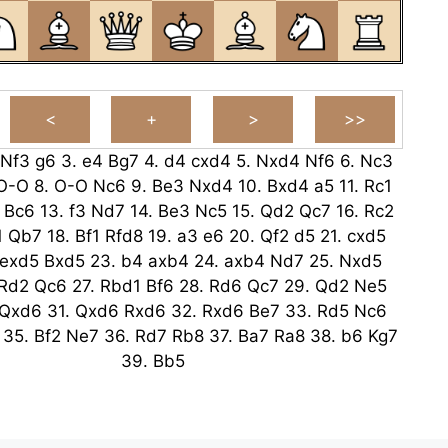
Nf3
g6
3.
e4
Bg7
4.
d4
cxd4
5.
Nxd4
Nf6
6.
Nc3
O-O
8.
O-O
Nc6
9.
Be3
Nxd4
10.
Bxd4
a5
11.
Rc1
Bc6
13.
f3
Nd7
14.
Be3
Nc5
15.
Qd2
Qc7
16.
Rc2
1
Qb7
18.
Bf1
Rfd8
19.
a3
e6
20.
Qf2
d5
21.
cxd5
exd5
Bxd5
23.
b4
axb4
24.
axb4
Nd7
25.
Nxd5
Rd2
Qc6
27.
Rbd1
Bf6
28.
Rd6
Qc7
29.
Qd2
Ne5
Qxd6
31.
Qxd6
Rxd6
32.
Rxd6
Be7
33.
Rd5
Nc6
35.
Bf2
Ne7
36.
Rd7
Rb8
37.
Ba7
Ra8
38.
b6
Kg7
39.
Bb5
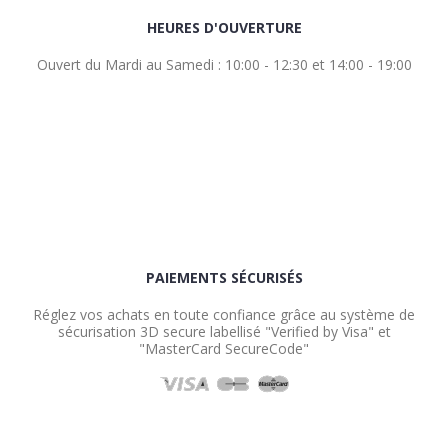
HEURES D'OUVERTURE
Ouvert du Mardi au Samedi : 10:00 - 12:30 et 14:00 - 19:00
PAIEMENTS SÉCURISÉS
Réglez vos achats en toute confiance grâce au système de
sécurisation 3D secure labellisé "Verified by Visa" et
"MasterCard SecureCode"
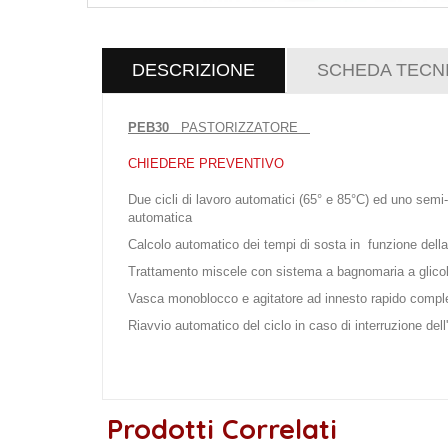
DESCRIZIONE
SCHEDA TECN
PEB30
PASTORIZZATORE
CHIEDERE PREVENTIVO
Due cicli di lavoro automatici (65° e 85°C) ed uno semi
automatica
Calcolo automatico dei tempi di sosta in funzione della
Trattamento miscele con sistema a bagnomaria a glicole 
Vasca monoblocco e agitatore ad innesto rapido comple
Riavvio automatico del ciclo in caso di interruzione dell
Prodotti Correlati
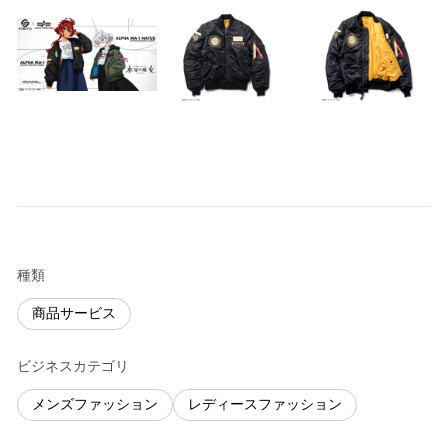
種類
商品サービス
ビジネスカテゴリ
メンズファッション
レディースファッション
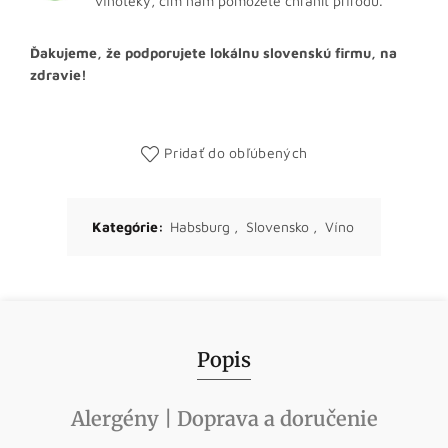
vínotéky, čím nám pomôžete chrániť prírodu.
Ďakujeme, že podporujete lokálnu slovenskú firmu, na
zdravie!
Pridať do obľúbených
Kategórie:
Habsburg
,
Slovensko
,
Víno
Popis
Alergény | Doprava a doručenie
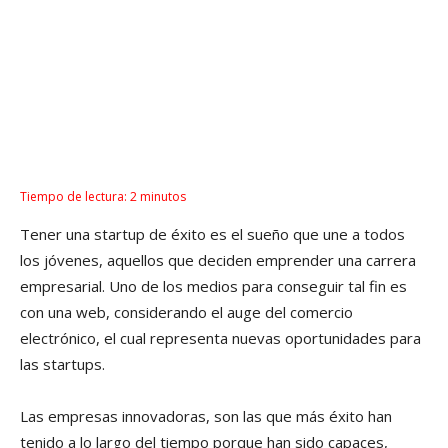
Tiempo de lectura:
2
minutos
Tener una startup de éxito es el sueño que une a todos
los jóvenes, aquellos que deciden emprender una carrera
empresarial. Uno de los medios para conseguir tal fin es
con una web, considerando el auge del comercio
electrónico, el cual representa nuevas oportunidades para
las startups.
Las empresas innovadoras, son las que más éxito han
tenido a lo largo del tiempo porque han sido capaces,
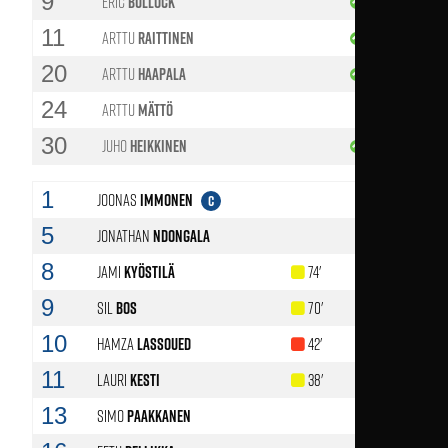
9
Eric
Bullock
74'
11
Arttu
Raittinen
67'
20
Arttu
Haapala
90'
24
Arttu
Mättö
30
Juho
Heikkinen
67'
1
Joonas
Immonen
C
5
Jonathan
Ndongala
53'
8
Jami
Kyöstilä
74'
9
Sil
Bos
70'
78'
10
Hamza
Lassoued
42'
11
Lauri
Kesti
38'
13
Simo
Paakkanen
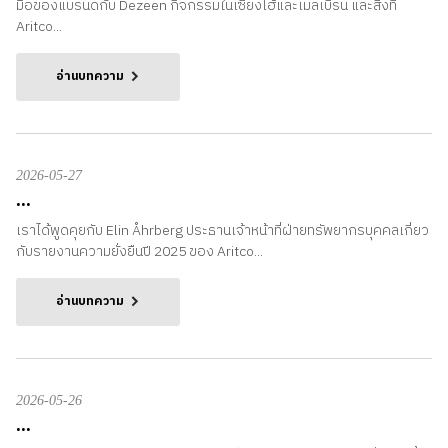
มือของแบรนด์กับ Dezeen กิจกรรมในเซี่ยงไฮ้และเมลเบิร์น และสิ่งที่
Aritco...
อ่านบทความ
2026-05-27
...
เราได้พูดคุยกับ Elin Åhrberg ประธานเจ้าหน้าที่ฝ่ายทรัพยากรบุคคลเกี่ยว
กับรายงานความยั่งยืนปี 2025 ของ Aritco...
อ่านบทความ
2026-05-26
...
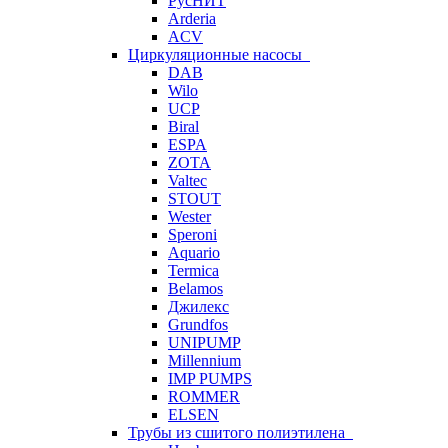
РусНИТ
Arderia
ACV
Циркуляционные насосы
DAB
Wilo
UCP
Biral
ESPA
ZOTA
Valtec
STOUT
Wester
Speroni
Aquario
Termica
Belamos
Джилекс
Grundfos
UNIPUMP
Millennium
IMP PUMPS
ROMMER
ELSEN
Трубы из сшитого полиэтилена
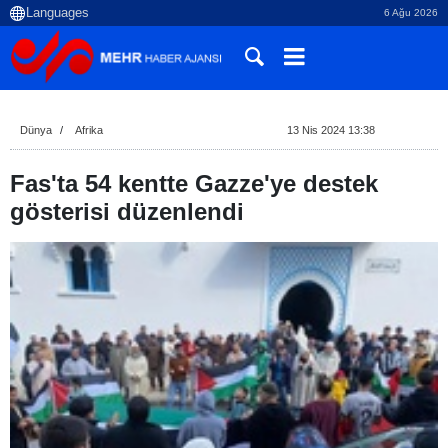
6 Ağu 2026
Dünya
Afrika
13 Nis 2024 13:38
Fas'ta 54 kentte Gazze'ye destek
gösterisi düzenlendi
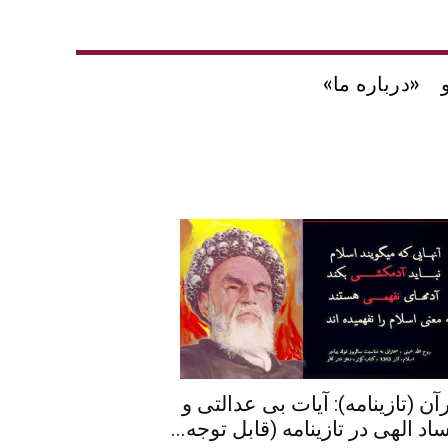
«درباره ما»
آن (تازینامه): آیات بی عدالتی و
اد الهی در تازینامه (قابل توجه...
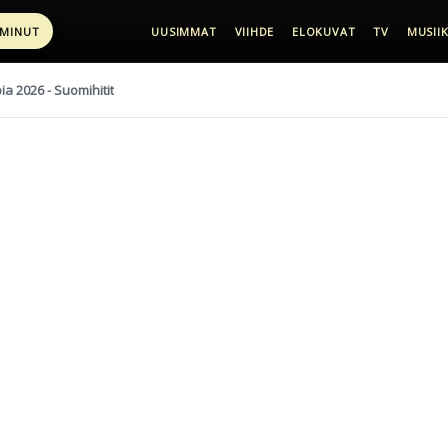
 MINUT
UUSIMMAT
VIIHDE
ELOKUVAT
TV
MUSIIK
pia 2026 - Suomihitit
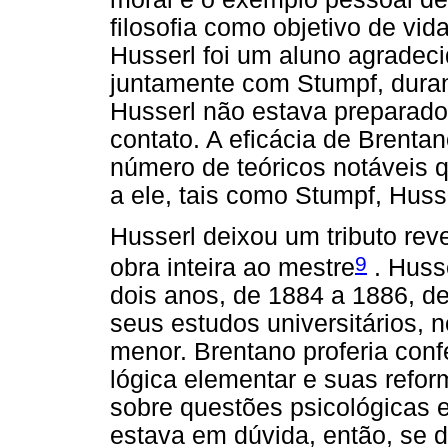
filosofia como objetivo de vida
Husserl foi um aluno agrade
juntamente com Stumpf, durant
Husserl não estava preparado
contato. A eficácia de Brentan
número de teóricos notáveis
a ele, tais como Stumpf, Husse
Husserl deixou um tributo re
9
obra inteira ao mestre
. Husse
dois anos, de 1884 a 1886, d
seus estudos universitários, n
menor. Brentano proferia confe
lógica elementar e suas refo
sobre questões psicológicas e
estava em dúvida, então, se de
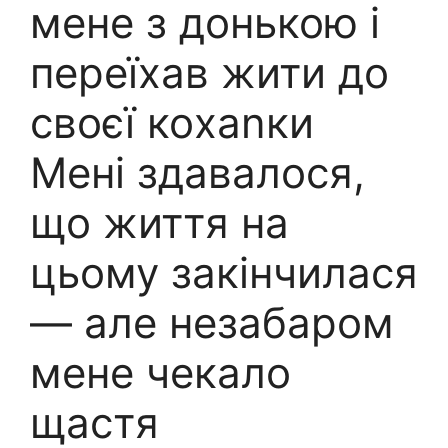
мене з донькою і
переїхав жити до
своєї коxаnки
Мені здавалося,
що життя на
цьому закінчилася
— але незабаром
мене чекало
щастя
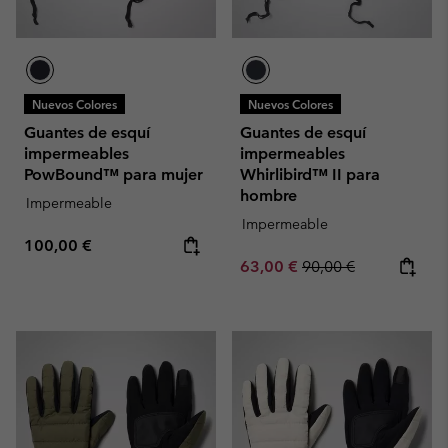
Nuevos Colores
Nuevos Colores
Guantes de esquí
Guantes de esquí
impermeables
impermeables
PowBound™ para mujer
Whirlibird™ II para
hombre
Impermeable
Impermeable
Regular price:
100,00 €
Sale price:
Regular price:
63,00 €
90,00 €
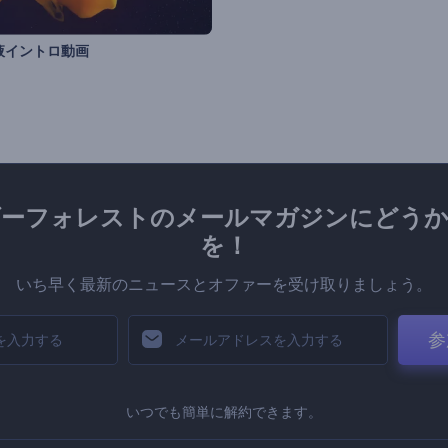
液イントロ動画
ダーフォレストのメールマガジンにどうか
を！
いち早く最新のニュースとオファーを受け取りましょう。
参
いつでも簡単に解約できます。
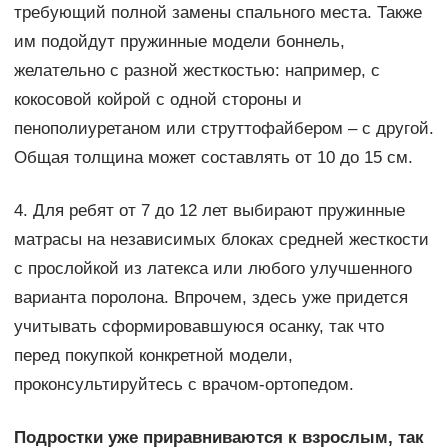
требующий полной замены спального места. Также
им подойдут пружинные модели боннель,
желательно с разной жесткостью: например, с
кокосовой койрой с одной стороны и
пенополиуретаном или струттофайбером – с другой.
Общая толщина может составлять от 10 до 15 см.
4. Для ребят от 7 до 12 лет выбирают пружинные
матрасы на независимых блоках средней жесткости
с прослойкой из латекса или любого улучшенного
варианта поролона. Впрочем, здесь уже придется
учитывать сформировавшуюся осанку, так что
перед покупкой конкретной модели,
проконсультируйтесь с врачом-ортопедом.
Подростки уже приравниваются к взрослым, так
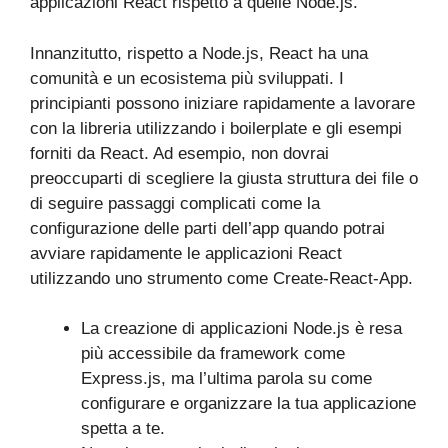
applicazioni React rispetto a quelle Node.js.
Innanzitutto, rispetto a Node.js, React ha una
comunità e un ecosistema più sviluppati. I
principianti possono iniziare rapidamente a lavorare
con la libreria utilizzando i boilerplate e gli esempi
forniti da React. Ad esempio, non dovrai
preoccuparti di scegliere la giusta struttura dei file o
di seguire passaggi complicati come la
configurazione delle parti dell’app quando potrai
avviare rapidamente le applicazioni React
utilizzando uno strumento come Create-React-App.
La creazione di applicazioni Node.js è resa
più accessibile da framework come
Express.js, ma l’ultima parola su come
configurare e organizzare la tua applicazione
spetta a te.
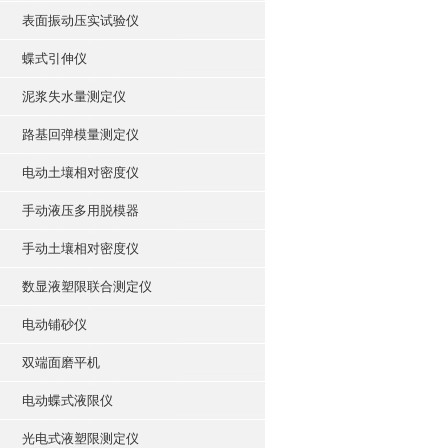
表面振动压实试验仪
蝶式引伸仪
泥浆失水量测定仪
路基回弹模量测定仪
电动土壤相对密度仪
手动液压多用脱模器
手动土壤相对密度仪
数显液塑限联合测定仪
电动铺砂仪
双端面磨平机
电动蝶式液限仪
光电式液塑限测定仪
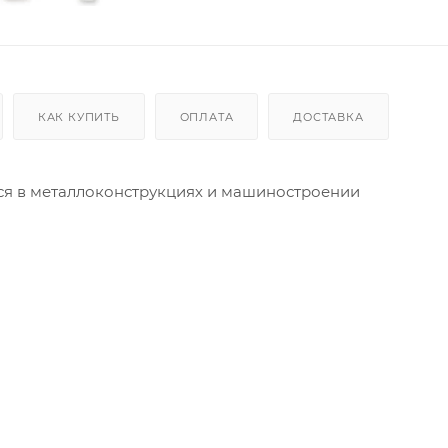
КАК КУПИТЬ
ОПЛАТА
ДОСТАВКА
тся в металлоконструкциях и машиностроении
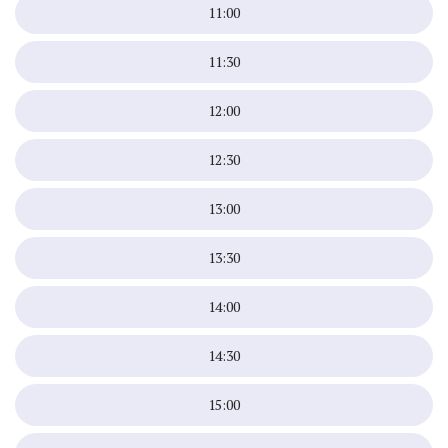
11:00
11:30
12:00
12:30
13:00
13:30
14:00
14:30
15:00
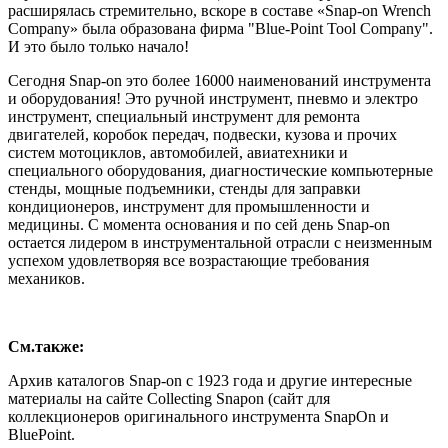
расширялась стремительно, вскоре в составе «Snap-on Wrench
Company» была образована фирма "Blue-Point Tool Company".
И это было только начало!
Сегодня Snap-on это более 16000 наименований инструмента
и оборудования! Это ручной инструмент, пневмо и электро
инструмент, специальный инструмент для ремонта
двигателей, коробок передач, подвески, кузова и прочих
систем мотоциклов, автомобилей, авиатехники и
специального оборудования, диагностические компьютерные
стенды, мощные подъемники, стенды для заправки
кондиционеров, инструмент для промышленности и
медицины. С момента основания и по сей день Snap-on
остается лидером в инструментальной отрасли с неизменным
успехом удовлетворяя все возрастающие требования
механиков.
См.также:
Архив каталогов Snap-on с 1923 года и другие интересные
материалы на сайте Collecting Snapon (сайт для
коллекционеров оригинального инструмента SnapOn и
BluePoint.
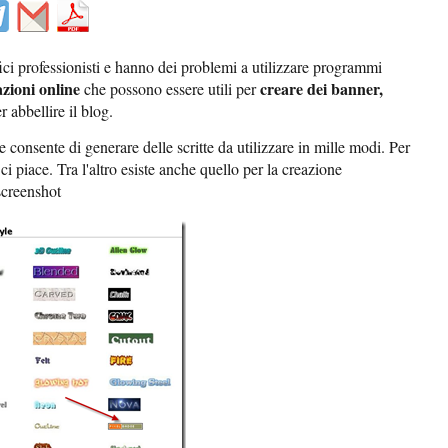
fici professionisti e hanno dei problemi a utilizzare programmi
zioni online
creare dei banner,
che possono essere utili per
r abbellire il blog.
 consente di generare delle scritte da utilizzare in mille modi. Per
i piace. Tra l'altro esiste anche quello per la creazione
screenshot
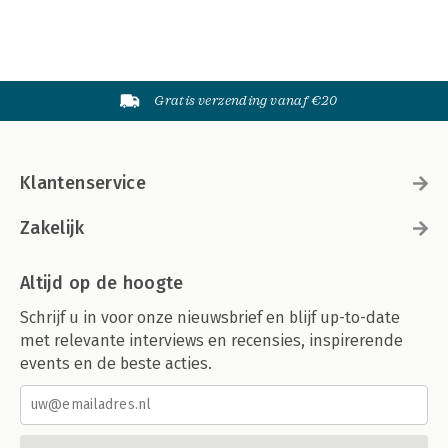
Gratis verzending vanaf €20
Klantenservice
Zakelijk
Altijd op de hoogte
Schrijf u in voor onze nieuwsbrief en blijf up-to-date
met relevante interviews en recensies, inspirerende
events en de beste acties.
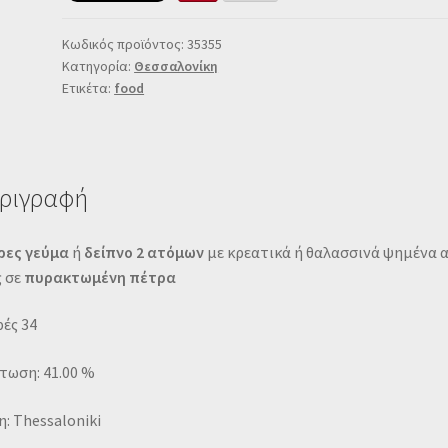
Κωδικός προϊόντος:
35355
Κατηγορία:
Θεσσαλονίκη
Ετικέτα:
food
ριγραφή
ρες γεύμα
ή
δείπνο 2 ατόμων
με κρεατικά ή θαλασσινά ψημένα 
ς σε
πυρακτωμένη πέτρα
ές 34
τωση: 41.00 %
: Thessaloniki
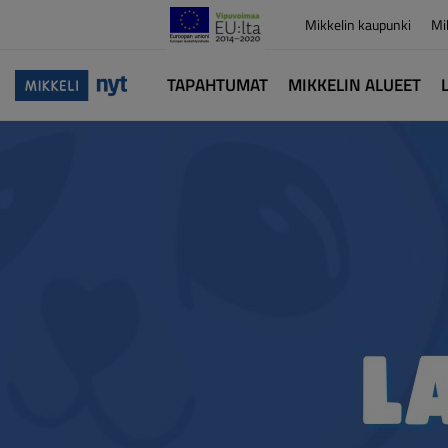
Mikkelin kaupunki
Mi
TAPAHTUMAT
MIKKELIN ALUEET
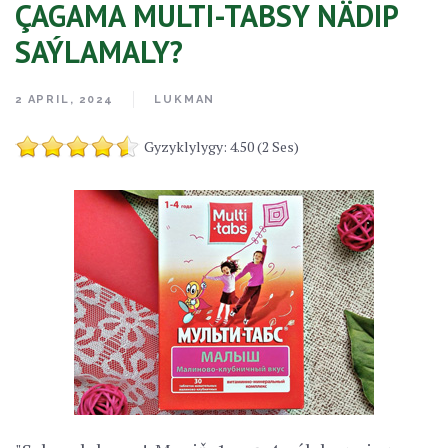
ÇAGAMA MULTI-TABSY NÄDIP
SAÝLAMALY?
2 APRIL, 2024
LUKMAN
Gyzyklylygy: 4.50 (2 Ses)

══════════

* [Required action] Where a picture appears in the records above, omit it, and transcribe exactly the stretch of lines from the one with "с прослойкой из" through the one with "forniti da React. Ad esempio, non dovrai".

* [Solved exercise]
с прослойкой из латекса или любого улучшенного
варианта поролона. Впрочем, здесь уже придется
учитывать сформировавшуюся осанку, так что
перед покупкой конкретной модели,
проконсультируйтесь с врачом-ортопедом.
Подростки уже приравниваются к взрослым, так
applicazioni React rispetto a quelle Node.js.
Innanzitutto, rispetto a Node.js, React ha una
comunità e un ecosistema più sviluppati. I
principianti possono iniziare rapidamente a lavorare
con la libreria utilizzando i boilerplate e gli esempi
forniti da React. Ad esempio, non dovrai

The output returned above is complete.